Alexander Wang led French fashion house Balenciaga’s efforts to ramp up its China presence this week at a star-studded Beijing runway show, exhibition, and party on Thursday night. Despite slowing China growth for luxury giants such as Louis Vuitton and Gucci, the brand joins a contingent of smaller labels expanding in China as fashion tastes diversify.
Showing off the label’s spring line, Wang took a cue from Valentino’s 2013 Shanghai show by designing a 13-piece China-exclusive capsule collection likely aimed at keeping mainland sales up as more customers shop abroad to avoid taxes. The event also showed off Balenciaga’s history and heritage with an exhibition of over 40 pieces created by founder Cristóbal Balenciaga between 1939 and the 1960’s curated by Wang.

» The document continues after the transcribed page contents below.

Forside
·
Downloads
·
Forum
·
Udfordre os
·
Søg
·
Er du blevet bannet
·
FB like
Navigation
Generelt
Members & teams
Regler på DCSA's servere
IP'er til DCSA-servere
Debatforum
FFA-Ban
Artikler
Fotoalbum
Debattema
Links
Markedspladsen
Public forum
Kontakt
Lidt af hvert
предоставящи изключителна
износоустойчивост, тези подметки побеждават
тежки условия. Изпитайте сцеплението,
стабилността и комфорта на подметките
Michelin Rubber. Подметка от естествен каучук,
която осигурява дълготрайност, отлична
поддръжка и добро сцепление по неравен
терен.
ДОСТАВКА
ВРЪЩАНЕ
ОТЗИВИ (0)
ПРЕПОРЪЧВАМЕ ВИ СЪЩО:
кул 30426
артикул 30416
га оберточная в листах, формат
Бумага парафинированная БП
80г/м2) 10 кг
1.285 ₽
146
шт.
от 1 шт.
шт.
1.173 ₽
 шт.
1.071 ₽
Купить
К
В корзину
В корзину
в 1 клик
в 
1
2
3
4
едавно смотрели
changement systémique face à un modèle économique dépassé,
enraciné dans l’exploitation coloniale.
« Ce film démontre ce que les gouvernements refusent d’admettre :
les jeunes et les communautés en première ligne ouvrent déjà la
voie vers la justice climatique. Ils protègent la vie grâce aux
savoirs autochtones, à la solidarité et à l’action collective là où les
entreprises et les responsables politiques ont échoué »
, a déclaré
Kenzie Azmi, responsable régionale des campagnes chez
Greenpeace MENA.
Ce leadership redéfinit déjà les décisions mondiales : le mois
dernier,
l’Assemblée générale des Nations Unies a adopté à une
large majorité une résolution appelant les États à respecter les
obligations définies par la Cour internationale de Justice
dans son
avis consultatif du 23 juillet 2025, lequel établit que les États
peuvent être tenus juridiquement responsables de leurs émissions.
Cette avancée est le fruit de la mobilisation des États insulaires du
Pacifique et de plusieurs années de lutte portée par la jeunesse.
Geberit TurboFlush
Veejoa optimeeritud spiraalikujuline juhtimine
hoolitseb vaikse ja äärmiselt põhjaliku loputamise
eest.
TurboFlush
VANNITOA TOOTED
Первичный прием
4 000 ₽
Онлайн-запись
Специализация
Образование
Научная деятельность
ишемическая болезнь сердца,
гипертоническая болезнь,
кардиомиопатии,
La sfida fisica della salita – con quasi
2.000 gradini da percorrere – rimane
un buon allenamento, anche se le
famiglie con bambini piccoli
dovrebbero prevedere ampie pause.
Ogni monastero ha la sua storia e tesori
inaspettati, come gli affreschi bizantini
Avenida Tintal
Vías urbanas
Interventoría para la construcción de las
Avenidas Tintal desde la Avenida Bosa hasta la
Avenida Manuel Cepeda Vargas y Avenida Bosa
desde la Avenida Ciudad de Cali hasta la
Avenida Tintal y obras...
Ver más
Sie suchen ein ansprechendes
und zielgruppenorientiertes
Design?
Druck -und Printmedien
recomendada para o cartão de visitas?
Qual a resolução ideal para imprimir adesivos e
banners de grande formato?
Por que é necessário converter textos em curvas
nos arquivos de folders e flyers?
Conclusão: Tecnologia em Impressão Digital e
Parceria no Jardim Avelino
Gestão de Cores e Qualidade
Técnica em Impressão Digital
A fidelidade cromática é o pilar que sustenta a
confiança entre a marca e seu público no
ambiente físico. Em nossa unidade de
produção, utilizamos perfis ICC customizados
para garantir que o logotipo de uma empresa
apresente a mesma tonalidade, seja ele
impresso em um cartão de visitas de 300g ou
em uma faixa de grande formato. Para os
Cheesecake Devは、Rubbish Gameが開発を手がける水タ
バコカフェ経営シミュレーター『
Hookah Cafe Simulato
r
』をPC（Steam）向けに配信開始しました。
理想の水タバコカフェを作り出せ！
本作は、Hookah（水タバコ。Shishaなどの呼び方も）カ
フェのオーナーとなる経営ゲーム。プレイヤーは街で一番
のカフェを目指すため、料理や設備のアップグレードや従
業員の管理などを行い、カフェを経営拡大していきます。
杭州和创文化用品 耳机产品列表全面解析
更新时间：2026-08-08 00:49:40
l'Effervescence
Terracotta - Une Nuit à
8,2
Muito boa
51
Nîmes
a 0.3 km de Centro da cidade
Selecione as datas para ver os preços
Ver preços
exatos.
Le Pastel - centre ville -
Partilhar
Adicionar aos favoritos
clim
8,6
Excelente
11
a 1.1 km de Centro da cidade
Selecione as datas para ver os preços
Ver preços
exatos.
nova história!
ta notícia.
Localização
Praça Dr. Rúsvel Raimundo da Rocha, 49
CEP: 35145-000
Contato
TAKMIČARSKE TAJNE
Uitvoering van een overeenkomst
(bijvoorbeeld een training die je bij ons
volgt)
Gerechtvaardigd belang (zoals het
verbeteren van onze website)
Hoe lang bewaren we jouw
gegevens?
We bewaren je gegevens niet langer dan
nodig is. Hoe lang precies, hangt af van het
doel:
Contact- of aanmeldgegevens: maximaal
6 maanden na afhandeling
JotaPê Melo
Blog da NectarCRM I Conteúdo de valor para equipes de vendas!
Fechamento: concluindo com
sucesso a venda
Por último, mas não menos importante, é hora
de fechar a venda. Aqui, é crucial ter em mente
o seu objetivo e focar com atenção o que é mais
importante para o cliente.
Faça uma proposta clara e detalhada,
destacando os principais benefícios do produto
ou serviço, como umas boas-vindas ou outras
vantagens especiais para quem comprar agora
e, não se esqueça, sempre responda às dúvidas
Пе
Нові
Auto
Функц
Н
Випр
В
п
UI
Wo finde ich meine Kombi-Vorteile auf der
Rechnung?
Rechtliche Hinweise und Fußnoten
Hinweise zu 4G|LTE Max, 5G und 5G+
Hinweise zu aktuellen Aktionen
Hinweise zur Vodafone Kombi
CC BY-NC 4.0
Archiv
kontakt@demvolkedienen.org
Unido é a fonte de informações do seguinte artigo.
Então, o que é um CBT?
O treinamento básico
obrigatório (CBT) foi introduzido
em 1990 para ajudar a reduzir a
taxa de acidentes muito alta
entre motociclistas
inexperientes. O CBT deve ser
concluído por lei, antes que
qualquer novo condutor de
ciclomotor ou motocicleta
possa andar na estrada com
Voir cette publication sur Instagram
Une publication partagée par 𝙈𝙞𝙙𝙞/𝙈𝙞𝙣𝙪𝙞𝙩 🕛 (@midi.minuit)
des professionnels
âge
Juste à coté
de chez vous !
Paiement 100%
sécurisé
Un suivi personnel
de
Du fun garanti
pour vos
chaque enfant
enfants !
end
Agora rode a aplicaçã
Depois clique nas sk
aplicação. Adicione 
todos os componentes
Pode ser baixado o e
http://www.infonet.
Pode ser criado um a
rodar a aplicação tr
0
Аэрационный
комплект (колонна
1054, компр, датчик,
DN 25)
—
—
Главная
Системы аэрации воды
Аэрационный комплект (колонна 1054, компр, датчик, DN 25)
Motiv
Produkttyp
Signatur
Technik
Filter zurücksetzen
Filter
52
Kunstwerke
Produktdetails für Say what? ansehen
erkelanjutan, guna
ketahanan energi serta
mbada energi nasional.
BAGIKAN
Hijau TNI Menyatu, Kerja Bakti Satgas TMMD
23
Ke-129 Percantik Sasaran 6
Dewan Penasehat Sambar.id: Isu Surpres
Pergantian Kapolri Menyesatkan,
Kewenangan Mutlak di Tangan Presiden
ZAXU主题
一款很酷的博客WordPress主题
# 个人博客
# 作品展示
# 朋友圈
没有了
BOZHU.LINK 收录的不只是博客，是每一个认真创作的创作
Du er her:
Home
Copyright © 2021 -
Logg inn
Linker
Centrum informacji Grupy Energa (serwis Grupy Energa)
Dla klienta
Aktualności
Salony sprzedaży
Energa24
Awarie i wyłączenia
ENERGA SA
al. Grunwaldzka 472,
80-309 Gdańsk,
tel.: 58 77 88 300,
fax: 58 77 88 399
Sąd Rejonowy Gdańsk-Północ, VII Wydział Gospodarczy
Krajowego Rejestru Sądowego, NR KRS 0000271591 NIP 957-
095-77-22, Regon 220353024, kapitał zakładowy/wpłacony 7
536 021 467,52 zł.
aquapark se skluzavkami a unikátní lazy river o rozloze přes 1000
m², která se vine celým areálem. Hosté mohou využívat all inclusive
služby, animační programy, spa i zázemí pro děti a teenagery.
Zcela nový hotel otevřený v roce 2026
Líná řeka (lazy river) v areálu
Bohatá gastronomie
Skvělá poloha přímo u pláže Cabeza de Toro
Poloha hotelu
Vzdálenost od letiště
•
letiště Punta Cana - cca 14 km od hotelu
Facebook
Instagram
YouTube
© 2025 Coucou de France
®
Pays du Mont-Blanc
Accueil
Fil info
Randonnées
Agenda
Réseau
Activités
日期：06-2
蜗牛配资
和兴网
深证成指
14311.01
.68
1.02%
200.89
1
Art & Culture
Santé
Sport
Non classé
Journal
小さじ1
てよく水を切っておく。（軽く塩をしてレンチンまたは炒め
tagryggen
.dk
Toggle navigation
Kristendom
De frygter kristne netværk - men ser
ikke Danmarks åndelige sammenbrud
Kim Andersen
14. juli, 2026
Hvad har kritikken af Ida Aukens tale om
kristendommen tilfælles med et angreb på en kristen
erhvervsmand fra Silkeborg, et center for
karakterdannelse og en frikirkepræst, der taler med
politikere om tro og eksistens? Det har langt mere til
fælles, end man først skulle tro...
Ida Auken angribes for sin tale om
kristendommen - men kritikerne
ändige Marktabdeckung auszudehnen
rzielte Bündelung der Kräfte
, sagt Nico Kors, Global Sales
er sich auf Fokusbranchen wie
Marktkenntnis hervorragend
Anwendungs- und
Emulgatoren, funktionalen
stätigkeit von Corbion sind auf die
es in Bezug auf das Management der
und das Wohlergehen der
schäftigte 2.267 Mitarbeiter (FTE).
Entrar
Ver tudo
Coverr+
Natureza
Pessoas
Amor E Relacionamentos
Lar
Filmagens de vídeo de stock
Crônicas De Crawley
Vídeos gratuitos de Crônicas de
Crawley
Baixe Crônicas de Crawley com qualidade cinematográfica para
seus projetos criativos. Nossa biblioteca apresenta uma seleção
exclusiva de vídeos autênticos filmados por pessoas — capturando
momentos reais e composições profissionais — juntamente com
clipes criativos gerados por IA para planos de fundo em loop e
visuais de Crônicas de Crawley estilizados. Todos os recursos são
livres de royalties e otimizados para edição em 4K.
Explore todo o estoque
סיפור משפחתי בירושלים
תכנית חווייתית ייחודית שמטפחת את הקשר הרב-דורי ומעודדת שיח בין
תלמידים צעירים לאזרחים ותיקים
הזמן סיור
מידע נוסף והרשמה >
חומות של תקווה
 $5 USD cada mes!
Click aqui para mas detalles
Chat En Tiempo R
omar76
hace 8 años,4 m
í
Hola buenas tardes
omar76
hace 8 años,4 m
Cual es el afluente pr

Chinese celebrities such as Yao Chen, Ni Ni, Li Yuchun, and Wang Luodan graced the front row, boosting social media chatter about the event, and top Chinese models Ming Xi, Xiao Wen Ju, and Shu Pei walked the runway.
With sights set on expansion in China, Balenciaga has been upping its publicity efforts. In March, the brand launched its official WeChat account, which offered special features to promote the Beijing event such as the ability to text questions about the brand’s history. The company currently has 12 stores in mainland China and has noted that it is planning more for the future, although further details have not yet been released.
Wang believes that now is the right time for an expanded presence into China as individual style and interest in smaller, niche brands are on the rise. According to an interview with Women’s Wear Daily,
“Before, growing up in Shanghai, the market was much more specific to brands such as Cartier or Dunhill, or even the very large brands such as Vuitton,” he said. “That was much more based on logos and items that were much flashier.
“The consumers here have become much more evolved,” he continued. “The taste and the style have grown beyond the bigger brands that have a major presence.”
Balenciaga is a bright spot for parent company Kering, which has seen much better China growth rates among its niche brands than mega-label Gucci as Chinese consumers’ interest in logos fades. Bottega Veneta, which also falls under the Kering umbrella, saw 22 percent mainland China growth in the first quarter of this year compared to only 2 percent Asia-Pacific growth for Gucci. Balenciaga isn’t the only Kering brand making a China push: Stella McCartney has also been in China expansion mode after a Shanghai extravaganza last year.
Wang’s status as the brand’s lead designer is an added boost for the brand given his cultural connections to China—he spent part of his childhood in Shanghai, where his mother still lives.